Profiler guided tour We ask the agent to show us around the profile so that we can also get an idea of what is going on

A Bonus: Learning to Read Profiles

So beyond just fixing issues, there's a hidden gem in this workflow: you can use the agent as a learning tool. Instead of just handing off the problem, try asking it to explain what it's looking at:

"What does this plateau tell us?"
"Why is this function taking so long compared to others?"
"What's the call path to this hot function?"
"What would you look for next in this profile?"
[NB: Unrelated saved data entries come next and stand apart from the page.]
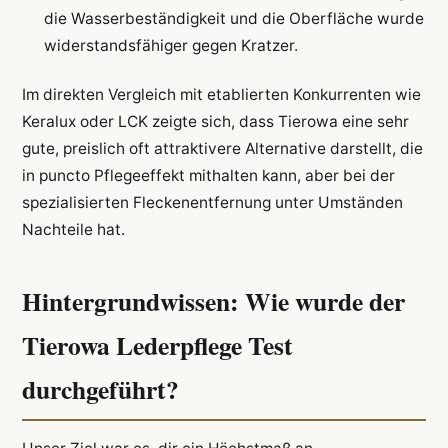
die Wasserbeständigkeit und die Oberfläche wurde
widerstandsfähiger gegen Kratzer.
Im direkten Vergleich mit etablierten Konkurrenten wie
Keralux oder LCK zeigte sich, dass Tierowa eine sehr
gute, preislich oft attraktivere Alternative darstellt, die
in puncto Pflegeeffekt mithalten kann, aber bei der
spezialisierten Fleckenentfernung unter Umständen
Nachteile hat.
Hintergrundwissen: Wie wurde der
Tierowa Lederpflege Test
durchgeführt?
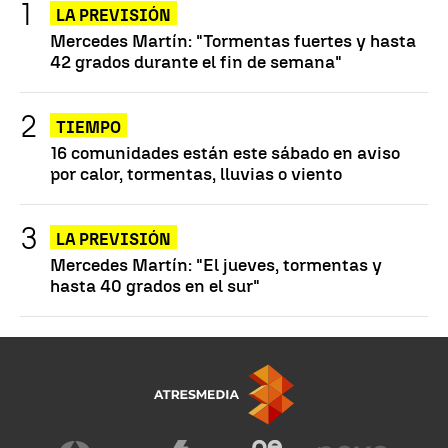
LA PREVISIÓN
Mercedes Martín: "Tormentas fuertes y hasta
42 grados durante el fin de semana"
TIEMPO
16 comunidades están este sábado en aviso
por calor, tormentas, lluvias o viento
LA PREVISIÓN
Mercedes Martín: "El jueves, tormentas y
hasta 40 grados en el sur"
Over time, this might help you build intuition for reading profiles yourself, if you have never dived into one before, or you have only skimmed some briefly. The agent doesn't get tired of explaining, and you get a personalised tutorial every time you run a new profile. This turns a powerful but esoteric tool like a profiler into something more accessible, an assistant that can teach you at your own pace.

Is Profiling Data Really Necessary?

One observation that can be made at this point is how relevant profiling data is in this process. Would the agent been able to identify the same performance issues in the code without consulting any profiling data and by just looking at the code? To try answer this question, I have repeated the experiment, starting from the same commit, and I have asked the agent to identify any optimisation opportunities just by looking at the code

Try again without profiles The agent is now tasked to find optimisations without any profiling data

Perhaps unsurprisingly, after a first scan of the code, the agent feels the need to reach out for a profiler (cProfile from the Python standard library in this case) to guide its analysis.
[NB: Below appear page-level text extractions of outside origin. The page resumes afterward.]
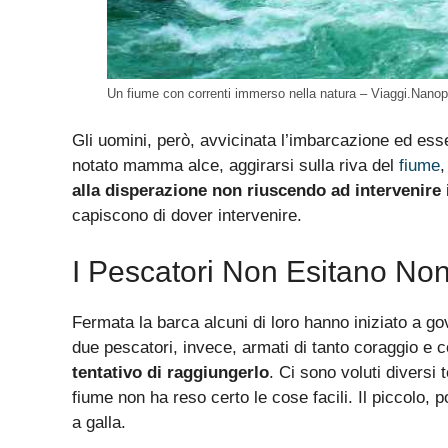
Un fiume con correnti immerso nella natura – Viaggi.Nanop
Gli uomini, però, avvicinata l’imbarcazione ed ess
notato mamma alce, aggirarsi sulla riva del
fiume
,
alla disperazione non riuscendo ad intervenire
capiscono di dover intervenire.
I Pescatori Non Esitano Non
Fermata la barca alcuni di loro hanno iniziato a gov
due pescatori, invece, armati di tanto coraggio e
tentativo di raggiungerlo
. Ci sono voluti diversi 
fiume non ha reso certo le cose facili. Il piccolo,
a galla.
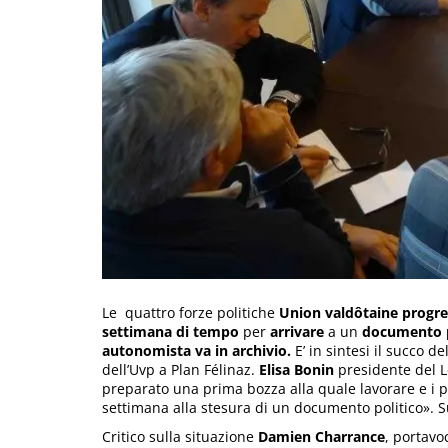
Le quattro forze politiche
Union valdôtaine progre
settimana di tempo
per
arrivare
a un
documento p
autonomista va in archivio.
E’ in sintesi il succo 
dell’Uvp a Plan Félinaz.
Elisa Bonin
presidente del L
preparato una prima bozza alla quale lavorare e i p
settimana alla stesura di un documento politico». Su
Critico sulla situazione
Damien Charrance
, portavo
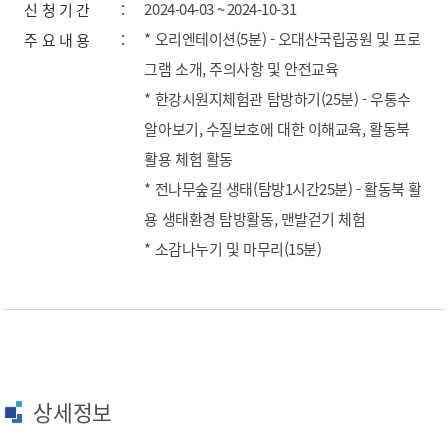
2024-04-03 ~ 2024-10-31
신 청 기 간
* 오리엔테이션(5분) - 오대산국립공원 및 프로
주 요 내 용
그램 소개, 주의사항 및 안전교육
* 한강시원지체험관 탐방하기(25분) - 우통수
알아보기, 수질보호에 대한 이해교육, 활동북
활용 체험 활동
* 전나무숲길 생태(탐방1시간25분) - 활동북 활
용 생태환경 탐방활동, 맨발걷기 체험
* 소감나누기 및 마무리(15분)
상세정보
The agent feels the need for profiling data

However, even with that data now at its disposal, it struggles quite a bit to decide what needs to be optimised. It looks as if it had identified the repeated validation issue, but it's not quite sure it is the best path to take. After 15 minutes the agent is still debating on what to do.

Long debate The agent is not quite sure what to do exactly

When asked where we are in terms of gains after some attempts at reducing some repeated operations, the agent replies that the gains are still quite marginal and that it needs to think about the code more.
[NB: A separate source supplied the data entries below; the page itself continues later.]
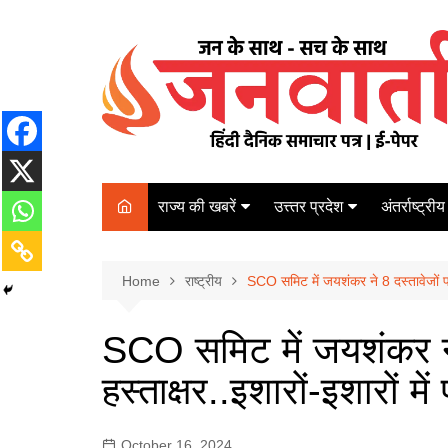
Skip
to
content
राज्य की खबरें
उत्त्तर प्रदेश
अंतर्राष्ट्रीय
बिहार
Varanasi
दरभंगा
पर्यटन
कानपुर
Home
कोलकाता
राष्ट्रीय
SCO समिट में जयशंकर ने 8 दस्तावेजों पर 
पटना
अम्बेडकर नगर
चेन्नई
भागलपुर
SCO समिट में जयशंकर ने
आज़मगढ़
नई दिल्ली
हस्ताक्षर..इशारों-इशारों म
ग़ाज़ीपुर
मुम्बई
बलिया
October 16, 2024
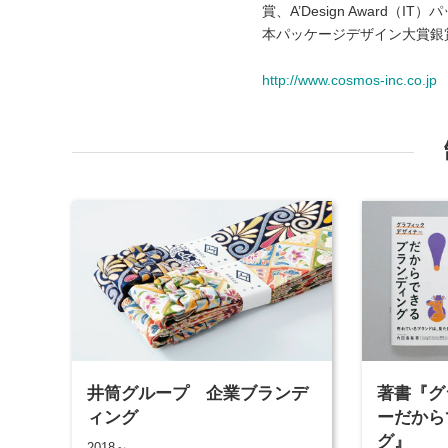
賞、A’Design Award（IT
本パッケージデザイン大賞銀
http://www.cosmos-inc.co.jp
井筒グループ 企業ブランデ
著書『グ
ィング
ーだから
グ』
2018～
Slow progress The agent is getting somewhere, but the progress is pretty slow by its own admission

Half an hour in we still haven't breached the 5% barrier, and when I ask the agent to validate its changes by running the test suite we discover a segmentation fault.

Tests are crashing hard The tests are failing hard with a segmentation fault

One fair conclusion we can draw from this is that indeed profiling data matters, as well as the quality of the data itself. Quite likely, the Austin MCP server was able to feed the agent with more fine-grained, detailed profiling data that allowed it to focus on the areas of the codebase that really needed attention to find those performance optimisation opportunities. With lower quality data, or with the lack of it, the agent feels a bit lost and tries to reach for that missing information by itself.

The Takeaway

Our experiment has highlighted that a coding agent, when equipped with good quality profiling data, can find genuine performance improvements without much hand-holding. Our baseline of 203 iterations per second jumped to 237 with about 15 minutes of agent time and no manual profiling or code inspection on our part. The agent identified an O(n²) algorithm, inlined hot paths, and eliminated unnecessary validation. Instead, when profiling data was missing or not so fine-grained, the agent struggled to find any solid and correct improvements.

So take that project you've been meaning to optimise, fire up a good profiler, and ask your favourite coding agent to take a look. You might be surprised how far a little profiling data goes.